| EXERCISE |
Look for the word "קובה" in the material below, then report each line where it occurs.

| EXTRACTED ENTRIES |
━━━━━━

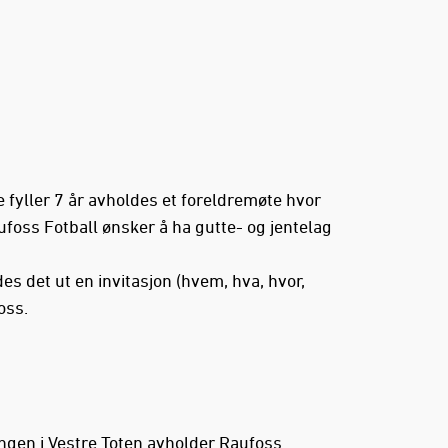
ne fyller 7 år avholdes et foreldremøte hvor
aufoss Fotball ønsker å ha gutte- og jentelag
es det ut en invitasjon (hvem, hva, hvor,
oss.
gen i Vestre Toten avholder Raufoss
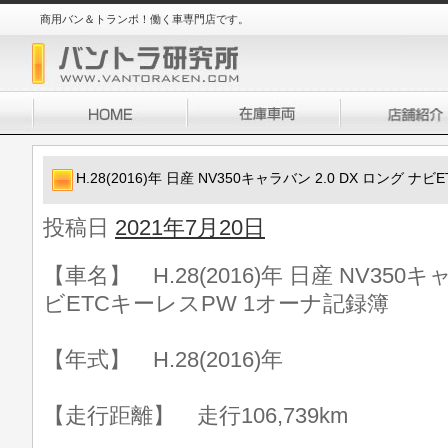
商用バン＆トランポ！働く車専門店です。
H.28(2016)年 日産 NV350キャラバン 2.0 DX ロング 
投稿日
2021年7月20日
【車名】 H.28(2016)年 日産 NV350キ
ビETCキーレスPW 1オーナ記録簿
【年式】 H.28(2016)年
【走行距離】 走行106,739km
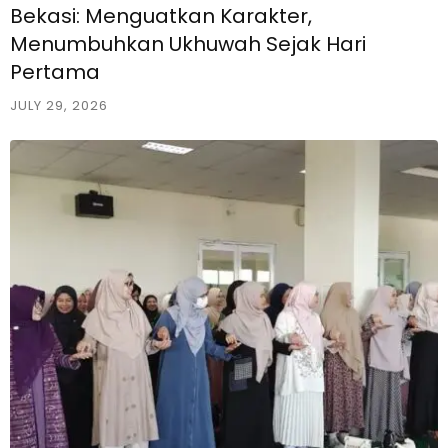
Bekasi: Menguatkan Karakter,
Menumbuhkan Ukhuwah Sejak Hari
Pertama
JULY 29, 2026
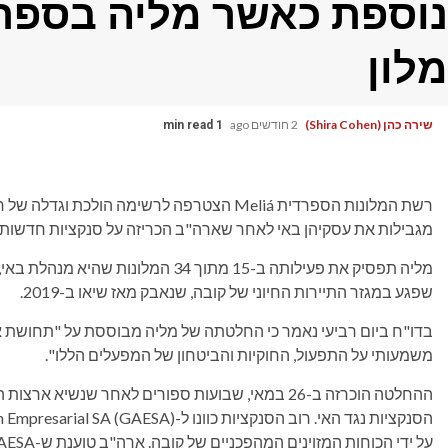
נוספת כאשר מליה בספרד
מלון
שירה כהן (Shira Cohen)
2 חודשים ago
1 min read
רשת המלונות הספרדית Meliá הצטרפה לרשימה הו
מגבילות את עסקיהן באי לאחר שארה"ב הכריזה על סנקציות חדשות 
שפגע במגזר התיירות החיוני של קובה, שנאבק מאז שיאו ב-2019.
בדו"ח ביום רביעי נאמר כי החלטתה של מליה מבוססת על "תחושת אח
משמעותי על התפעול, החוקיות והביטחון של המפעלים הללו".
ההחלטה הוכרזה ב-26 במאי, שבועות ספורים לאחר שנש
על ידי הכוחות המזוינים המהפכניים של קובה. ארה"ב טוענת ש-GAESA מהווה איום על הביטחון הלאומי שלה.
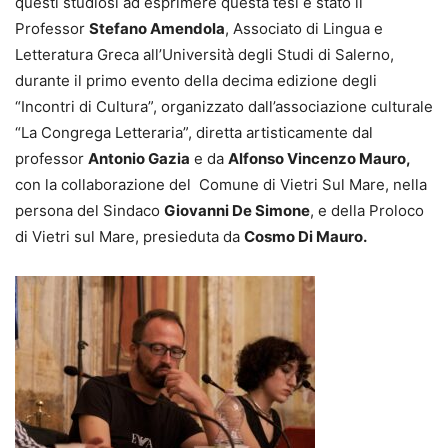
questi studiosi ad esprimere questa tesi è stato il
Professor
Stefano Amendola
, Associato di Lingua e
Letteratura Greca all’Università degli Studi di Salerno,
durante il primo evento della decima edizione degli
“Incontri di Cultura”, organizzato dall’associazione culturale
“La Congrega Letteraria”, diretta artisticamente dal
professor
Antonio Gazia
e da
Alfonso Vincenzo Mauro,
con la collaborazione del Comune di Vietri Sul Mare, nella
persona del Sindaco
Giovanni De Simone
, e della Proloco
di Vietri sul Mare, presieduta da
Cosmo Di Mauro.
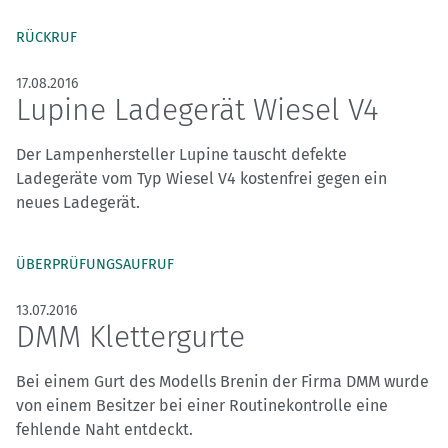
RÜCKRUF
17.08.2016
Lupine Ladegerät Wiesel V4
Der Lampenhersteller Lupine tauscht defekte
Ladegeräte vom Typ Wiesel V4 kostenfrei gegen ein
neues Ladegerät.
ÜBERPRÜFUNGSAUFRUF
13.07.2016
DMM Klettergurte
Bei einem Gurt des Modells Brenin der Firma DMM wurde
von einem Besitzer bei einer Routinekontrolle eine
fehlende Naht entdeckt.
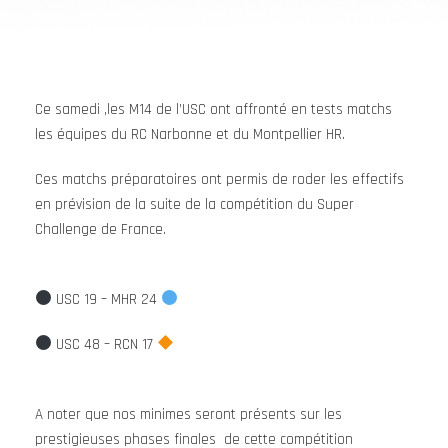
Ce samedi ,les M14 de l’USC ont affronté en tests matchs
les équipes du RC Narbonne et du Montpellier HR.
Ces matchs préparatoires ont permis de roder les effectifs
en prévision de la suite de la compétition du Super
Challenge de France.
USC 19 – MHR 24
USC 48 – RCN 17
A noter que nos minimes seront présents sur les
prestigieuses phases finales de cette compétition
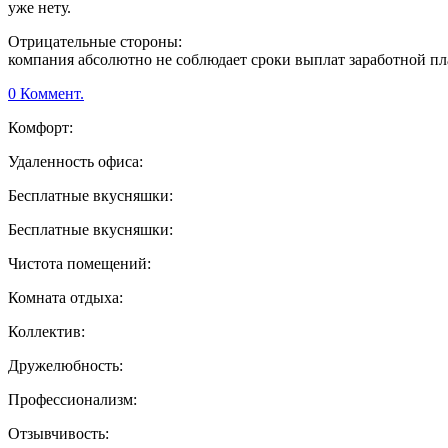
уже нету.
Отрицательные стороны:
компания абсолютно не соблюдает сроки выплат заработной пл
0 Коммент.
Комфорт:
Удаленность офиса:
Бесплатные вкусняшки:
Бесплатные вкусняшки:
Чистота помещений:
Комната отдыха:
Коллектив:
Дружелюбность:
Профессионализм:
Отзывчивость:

━━━━━━

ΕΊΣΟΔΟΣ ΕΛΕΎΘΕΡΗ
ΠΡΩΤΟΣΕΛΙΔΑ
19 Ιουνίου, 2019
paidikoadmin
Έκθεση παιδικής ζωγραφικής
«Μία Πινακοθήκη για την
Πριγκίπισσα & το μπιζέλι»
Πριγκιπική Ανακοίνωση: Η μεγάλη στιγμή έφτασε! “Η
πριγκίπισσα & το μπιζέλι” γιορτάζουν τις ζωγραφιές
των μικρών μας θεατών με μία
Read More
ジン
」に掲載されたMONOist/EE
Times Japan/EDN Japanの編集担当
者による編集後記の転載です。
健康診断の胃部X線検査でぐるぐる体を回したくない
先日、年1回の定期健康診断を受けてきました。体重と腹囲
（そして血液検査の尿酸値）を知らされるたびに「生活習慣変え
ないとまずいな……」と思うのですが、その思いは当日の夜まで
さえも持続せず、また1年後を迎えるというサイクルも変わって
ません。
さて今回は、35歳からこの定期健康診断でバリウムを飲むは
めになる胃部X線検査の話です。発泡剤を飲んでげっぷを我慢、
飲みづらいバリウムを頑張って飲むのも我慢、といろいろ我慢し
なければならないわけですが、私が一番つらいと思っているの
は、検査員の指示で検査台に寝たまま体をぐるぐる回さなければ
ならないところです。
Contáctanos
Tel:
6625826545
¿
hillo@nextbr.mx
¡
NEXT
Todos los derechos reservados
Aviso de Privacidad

━━━━━━

| RESPONSE BOX |
שפגע במגזר התיירות החיוני של קובה, שנאבק מאז שיאו ב-2019.
על ידי הכוחות המזוינים המהפכניים של קובה. ארה"ב טוענת ש-GAESA מהווה איום על הביטחון הלאומי שלה.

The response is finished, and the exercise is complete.